Like most years, the 2007 Tour began with renewed hope that the fight to rid the sport of the drugs cheats was finally being won.

However it did not take long for the long shadow of doping to descend on the race. Shortly after the start, German Patrick Sinkewitz was thrown out when it emerged that a doping test from the previous month had tested positive for testosterone.

Midway through the race one of the yellow jersey favourites, Alexandre Vinokourov, was thrown out with his entire team, Astana, after he tested positive for blood doping.

Denmark's race leader Michael Rasmussen then reluctantly stole the limelight when it emerged he had missed a series of doping tests prior to the Tour, casting huge doubts over his integrity as a clean rider before he was eventually thrown out.

Among the wider public there is a general belief that the Tour de France is so gruelling that it is impossible to race on food and water alone.

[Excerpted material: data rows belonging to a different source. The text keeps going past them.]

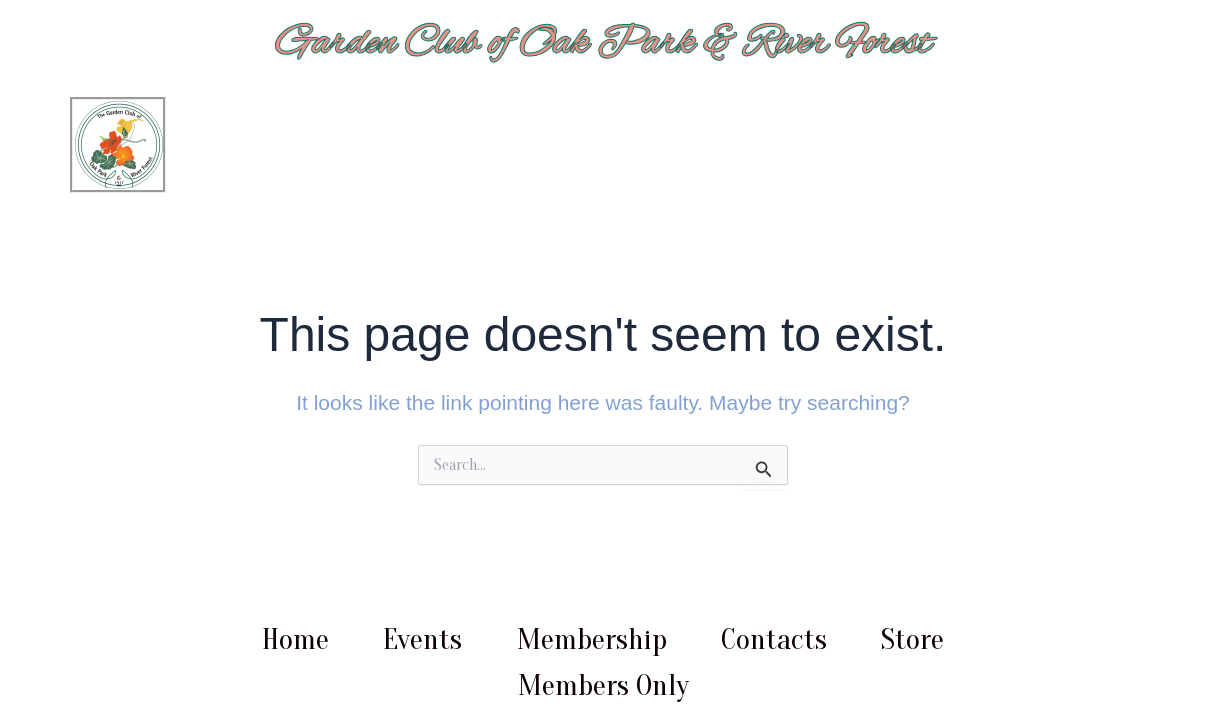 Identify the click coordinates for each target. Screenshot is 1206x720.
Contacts (774, 639)
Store (912, 639)
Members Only (603, 685)
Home (295, 639)
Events (422, 639)
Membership (592, 639)
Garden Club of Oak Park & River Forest (603, 43) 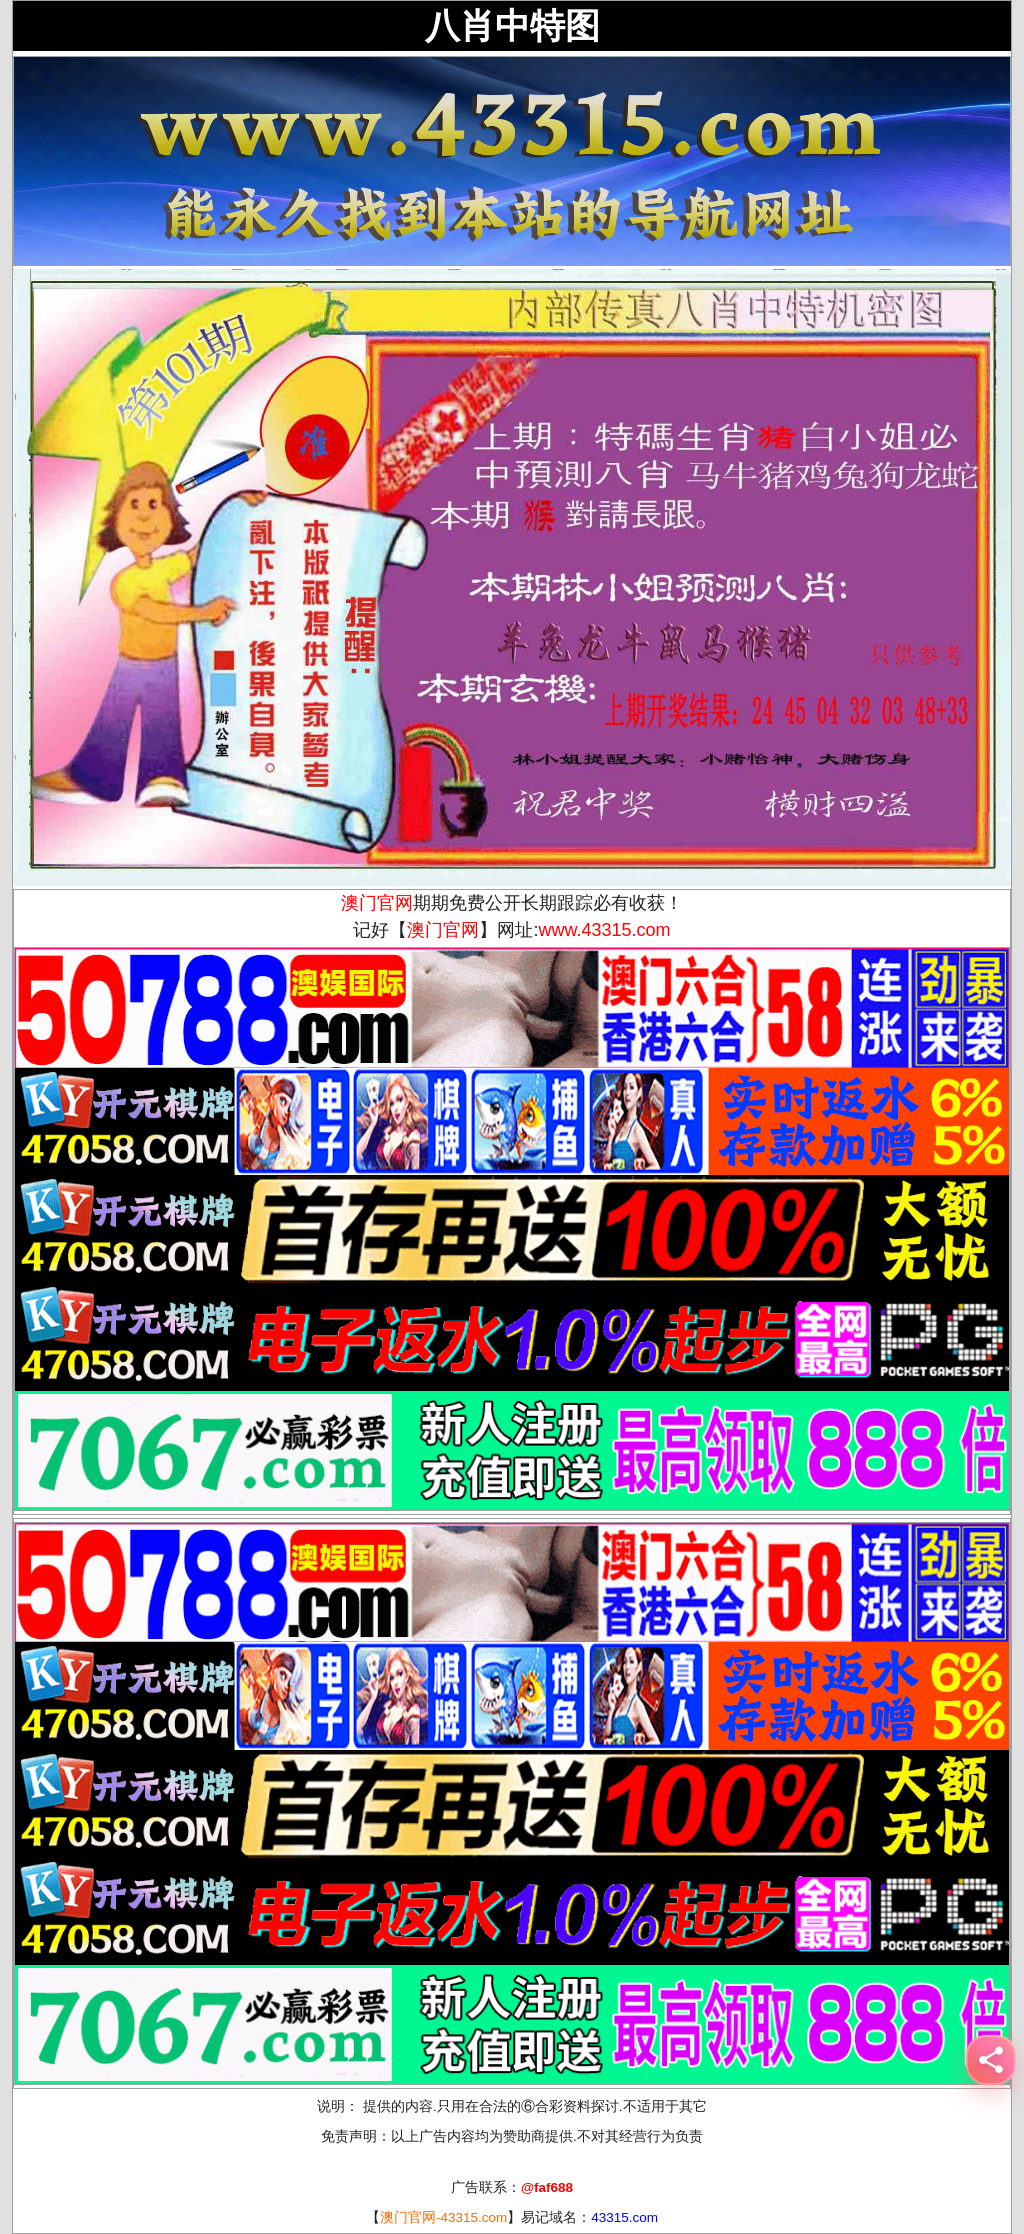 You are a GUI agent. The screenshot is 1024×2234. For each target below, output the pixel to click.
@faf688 (547, 2187) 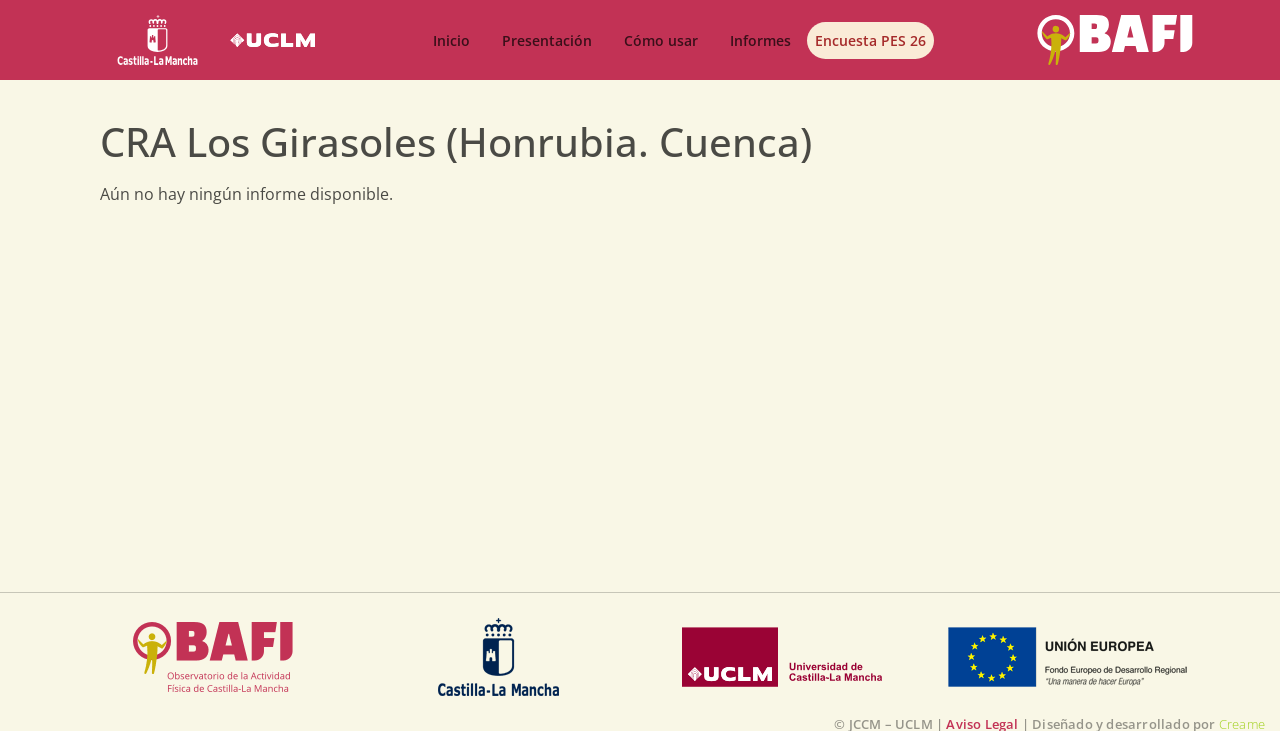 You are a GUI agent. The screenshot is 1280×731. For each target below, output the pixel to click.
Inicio (451, 40)
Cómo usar (661, 40)
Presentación (547, 40)
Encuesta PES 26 (870, 40)
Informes (760, 40) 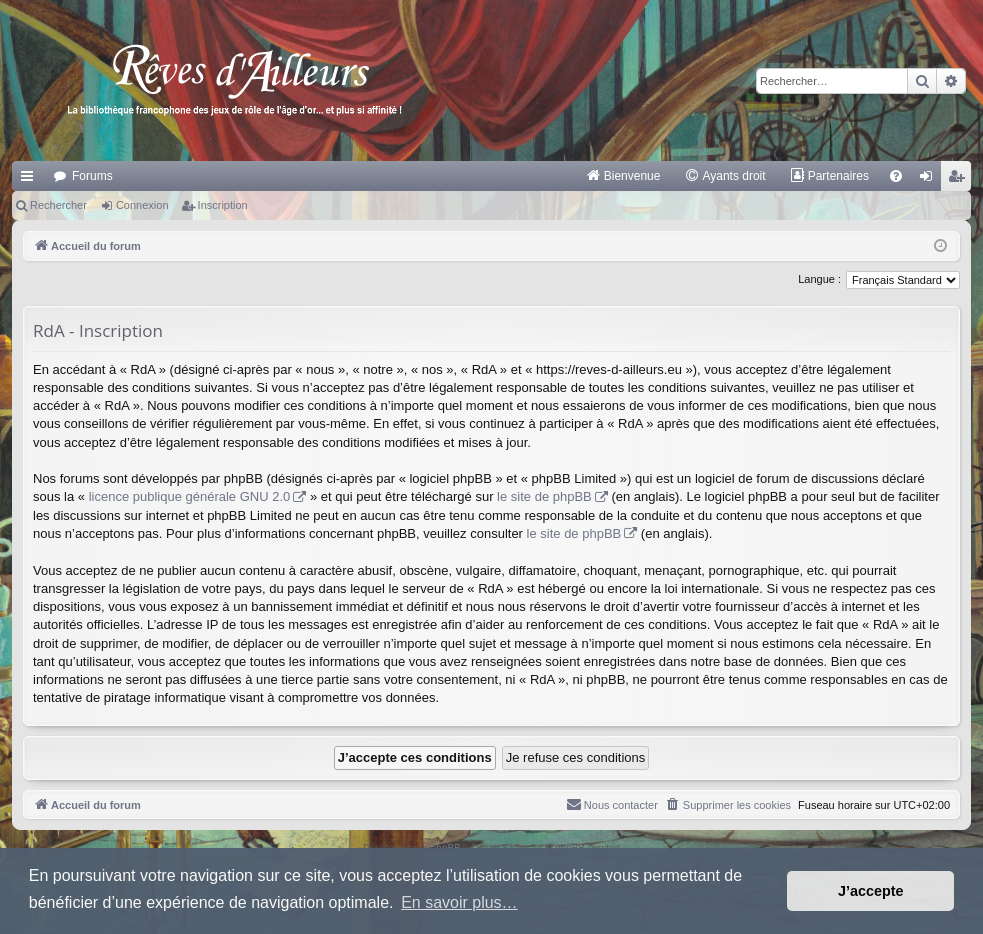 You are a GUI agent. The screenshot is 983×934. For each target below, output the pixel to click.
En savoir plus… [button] (459, 902)
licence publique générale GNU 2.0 (190, 496)
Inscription (223, 205)
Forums (92, 176)
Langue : (819, 279)
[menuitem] (623, 176)
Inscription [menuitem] (960, 180)
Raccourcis (31, 180)
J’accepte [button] (871, 891)
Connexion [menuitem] (930, 180)
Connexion (142, 205)
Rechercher (58, 205)
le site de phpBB (544, 496)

A majority of cyclists, including reformed doping cheat David Millar would beg to differ. But De Mondenard says there are still plenty of performance-enhancing products which are being used by top athletes because they remain undetectable. "Since the fight against doping began in the 1960s, there have always been undetectable substances," he added. "In the 1960s riders moved from one amphetamine to the next as they gradually became detectable, and it's no different now. There are still around 20 products which remain undetectable and which can be used to cheat. "One of the main problems is that doping is efficient - and if you have undetectable substances on the market, they're going to be used."